Incorporating MAiD Medicine
Prior to the pandemic, Canadian hospitals had integrated MAiD into their established medical treatment lists. Hospital medical advisory committees had formed subcommittees to update hospital rules and regulations to incorporate medically assisted death even before the MAiD legislation in 2016. Hospitals now only require minor adjustments to their eligibility criteria and procedural manuals to implement MAiD’s ever-expanding criteria.
The Canadian Association of MAID Providers advocates for all physicians to mention MAiD as a viable treatment option. While some medical institutions remain silent on the matter, others push for further expansion of MAiD. For example, last fall, the Quebec College of Physicians proposed to include euthanasia for infants born with conditions that make life impossible. However, euthanizing infants may have been a push too far, as even the progressive-leaning Toronto Star columnist Andrew Phillips expressed shock at the notion.

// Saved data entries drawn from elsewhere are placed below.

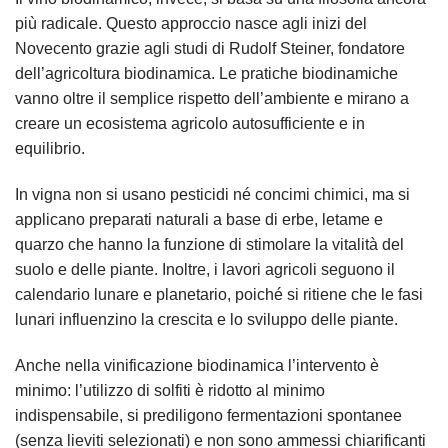
più radicale. Questo approccio nasce agli inizi del
Novecento grazie agli studi di Rudolf Steiner, fondatore
dell’agricoltura biodinamica. Le pratiche biodinamiche
vanno oltre il semplice rispetto dell’ambiente e mirano a
creare un ecosistema agricolo autosufficiente e in
equilibrio.
In vigna non si usano pesticidi né concimi chimici, ma si
applicano preparati naturali a base di erbe, letame e
quarzo che hanno la funzione di stimolare la vitalità del
suolo e delle piante. Inoltre, i lavori agricoli seguono il
calendario lunare e planetario, poiché si ritiene che le fasi
lunari influenzino la crescita e lo sviluppo delle piante.
Anche nella vinificazione biodinamica l’intervento è
minimo: l’utilizzo di solfiti è ridotto al minimo
indispensabile, si prediligono fermentazioni spontanee
(senza lieviti selezionati) e non sono ammessi chiarificanti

The overwhelming support for MAiD in Canada advertised by advocacy groups may not be as clear-cut as it seems. While surveys suggest 80% of Canadians support MAiD, both ends of the spectrum – for and against – have strong and committed opinions, with the majority of Canadians expressing “cautious support.”
The incorporation of MAiD into medical bureaucracy has not been without its challenges for healthcare professionals. The legislation has introduced ethical, ontological, and procedural tensions, which have yet to be resolved.

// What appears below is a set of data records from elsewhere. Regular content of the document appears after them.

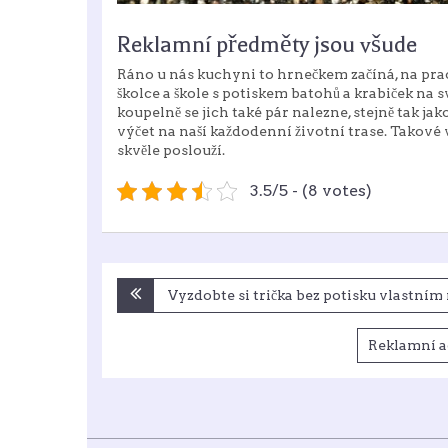
Reklamní předměty jsou všude
Ráno u nás kuchyni to hrnečkem začíná, na pra
školce a škole s potiskem batohů a krabiček na 
koupelně se jich také pár nalezne, stejně tak ja
výčet na naší každodenní životní trase. Takové 
skvěle poslouží.
3.5/5 - (8 votes)
Navigace
Vyzdobte si trička bez potisku vlastní
pro
Reklamní ag
příspěvek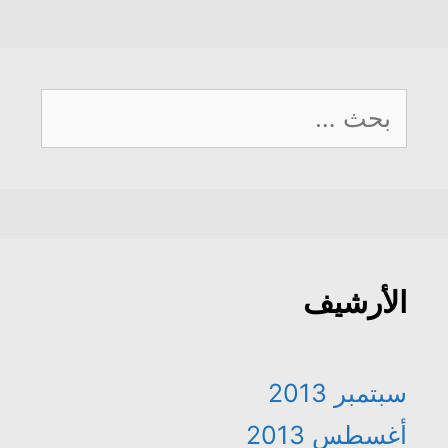
البحث
عن:
الأرشيف
سبتمبر 2013
أغسطس 2013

Ethical tension arises from a conflict between the reordering of values brought about by MAiD. Medicine has traditionally been focused on the restoration or preservation of health, with patient autonomy and respect for human life coexisting due to the inherent limits to autonomy.
Informed consent was balanced against a duty-based ethic that included the principle of non-maleficence, expressed in the Hippocratic Oath. Prior to MAiD, clinicians could follow both principles without ethical tension.